Anticoagulant drugs and gender: what is in the elderly? A minireview
Abstract
Atrial fibrillation (AF) is the most common chronic arrhythmia affecting approximately 9% of population. Gender-specific clinical predictors of maintenance of sinus rhythm or adequate rate control are sparsely investigated.
Some data suggest gender differences in treatment and response to interventions. Findings from Framingham
Heart Study showed sex-specific AF risk-factor-adjusted-odds for death is slightly higher in females
than males. Sex differences are possible in the effectiveness of DOACs. Elderly female tended to bleed more
with DOACs compared with warfarin, although the risk of bleeding in male was similar for DOACs and warfarin.
To this regard, Rengo et al recommend that warfarin could be preferred in patients with high thromboembolic
risk. Rivaroxaban may be more effective for stroke prevention compared with dabigatran and warfarin in men,
but all 3 drugs seem to provide similar stroke prevention in female. Further studies are needed to understand
whether lower rates of OAC use in the elderly female are associated with differences in clinical outcomes, and
if so, action is needed to eliminate unnecessary differences in OAC use by sex.
INTRODUCTION
Atrial fibrillation (AF) is the most common chronic arrhythmia affecting approximately 9% of population 1. However, Cacciatore F et al. reported that in the elderly, AF is an important risk factor for dementia 2. However, in the elderly, it has been reported the relationships between blood pressure levels, mortality and cognitive impairment 3. Gender-specific clinical predictors of maintenance of sinus rhythm or adequate rate control are sparsely investigated. Some data suggest gender differences in treatment and response to interventions 4. Findings from Framingham Heart Study showed sex-specific AF risk-factor-adjusted-odds for death is slightly higher in females than males 5.
Di Pasquale et al., have been reported that hypertension was the most prevalent associated comorbidity in patients with AF, followed by hypercholesterolemia (28.9%), heart failure (27.7%) and diabetes (24.3%).
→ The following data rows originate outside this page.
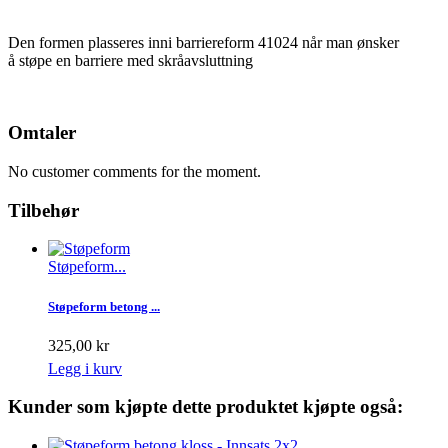
Den formen plasseres inni barriereform 41024 når man ønsker
å støpe en barriere med skråavsluttning
Omtaler
No customer comments for the moment.
Tilbehør
Støpeform...
Støpeform betong ...
325,00 kr
Legg i kurv
Kunder som kjøpte dette produktet kjøpte også:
Hovewer, the authors reported that patients admitted in Internal Medicine were older, more frequently females and more often with comorbidities than patients admitted to Cardiology Department 6. However, as reported by Politi et al., after a first event cerebrovascular, women are hospitalized more frequently than men (7.9 vs 3.9%) 7. Limited data exist on the impact of gender on cardioversion and prescription or continuation of anticoagulants oral (DOACs), in particular in the elderly patients. Guidelines recommend that physicians should offer effective diagnostic tools and therapeutic management to elderly female and male equally 8. In this article, we aimed to review the existing literature about gender-related differences on efficacy, administration and side effects of the most common drugs used for the treatment of ischemic stroke.
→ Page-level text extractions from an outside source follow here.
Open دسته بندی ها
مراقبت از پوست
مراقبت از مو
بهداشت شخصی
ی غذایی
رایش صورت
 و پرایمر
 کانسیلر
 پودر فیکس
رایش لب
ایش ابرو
THERAPY: DIFFERENCES BY GENDER
In atrial fibrillation, cardioversion to normal sinus rhythms is equally successful in male and female; however, female were less likely to undergo electric cardioversion than male 9. It is important to recognize the significant differences in management and outcomes between the sexes. Greater age, higher BMI, comorbidities, and major bleeding events were the most significant risk factors for elderly female. Higher rates of smoking, alcohol use, and CHADS2 scores were some of the significant risk factors in male with AF 10. A higher proportion of female were not considered for cardioversion due to rate control compared to male (73.8 vs 63.2%). It is striking that female received more conservative treatment despite having greater comorbidities. In fact, female received warfarin therapy (36.8 vs 25.1%) compared to male 11.
Oral anticoagulants
It is important to assess sex-specific effectiveness of treatment strategies that show promise with reducing myocardial ischemic acute (MI), heart failure (HF), and all-cause mortality in patients with AF. Despite a higher risk of stroke, elderly female with non-valvular atrial fibrillation (AF) receive less DOACs than male 12. Possible explanations for decreased DOACs use in female include under-recognition of their higher thromboembolic risk or concern for on warfarin in female patients 13. Female with AF have nearly 2 times higher risk for these cardiovascular events when compared with their male counterparts 14.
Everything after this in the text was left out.